The Common Front of some 420,000 state employees in health, social services and education began its first day of strike on Tuesday of the three announced. If this continues, could it be crushed by a special law forcing union members to return to work? This weapon is in the hands of François Legault’s government, but it is more difficult to wield successfully than before, says a labor law expert.
Two judgments from the Supreme Court of Canada — the first rendered in 2007, and the second in 2015 — have regulated and restricted the valid recourse to such a law, explains Michel Coutu, professor emeritus of labor law at the School of Industrial Relations. from the University of Montreal.
That of 2015 is particularly important: the highest court in the country ruled that the right to strike is closely linked to freedom of association, which is protected by the Canadian Charter of Rights and Freedoms. Since then, the right to strike has benefited from constitutional protection, as an essential component of a genuine collective bargaining process.
These special laws, which end strikes — often by imposing heavy fines on workers in the event of non-compliance — are mainly seen in conflicts where the state is also the employer. There have been dozens of them in the country, recalls Mr. Coutu, and the State could previously adopt them without fear of challenges in court.
But the situation has changed: “This very powerful weapon, at the disposal of governments, began to crumble in 2007, and even more so in 2015.”

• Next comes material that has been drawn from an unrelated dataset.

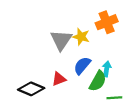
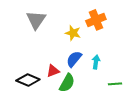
gray triangle: (61, 40) -> (36, 20), moved
green semicircle: (98, 81) -> (67, 83), moved
green line: (114, 98) -> (115, 84), moved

If a return to work law is challenged before the Court, the judge will first have to assess whether there has been “a substantial hindrance” to freedom of association, explains the professor. If the answer is “yes”, it will be necessary to assess whether this attack is justified “in a free and democratic society”, that is to say by proving that the objective pursued by the government constitutes an “urgent and real concern” .
A valid goal could be to ensure that sick citizens receive necessary care. But here, it should be noted that the right to strike of nurses, for example, is already limited by their obligation to provide a minimum threshold of care: they thus offer what are called “essential services”.
Appetite for a special law?
Since the CAQ came to power in 2018, there has been no special back-to-work law.
Will the scale of the current labor conflict give François Legault’s government an appetite? Nothing indicates this at the moment. Last July, the Minister of Labor, Jean Boulet, said no to the mayor of Quebec who was calling for a special law to end the bus drivers’ strike. We must respect the right to strike, which is a “fundamental” right, the minister argued at the time.
Two recent examples, however dating from the previous government, show the fragility of these laws when examined by the courts.
In 2017, the government of Philippe Couillard adopted two special laws: the first to end a major strike in the construction industry and the other with the aim of suppressing state lawyers, also on strike .
In both cases, they were invalidated by the courts, which deemed them unconstitutional, recalls Mr. Coutu.
Last year, the Superior Court rejected the Couillard government’s argument that it wanted to prevent the economic, human and social consequences resulting from the construction workers’ strike. By imposing a return to work sites just a few days after the start of the walkout, the State had “totally” prohibited the legal right to strike, the Superior Court wrote at the time. The attack on workers’ freedom of association was disproportionate to the benefits sought by the special law, continued the Court.
These two judgments, however, suggest that a return to work law could be declared valid by the courts if it provides a reasonable alternative to the exercise of the right to strike, such as a true, neutral and impartial arbitration process for determine working conditions, says Mr. Coutu. But traditionally, the Quebec state has not wanted to leave such a large chunk of its budget in the hands of an arbiter. And it is “unlikely” for the future, judges the professor.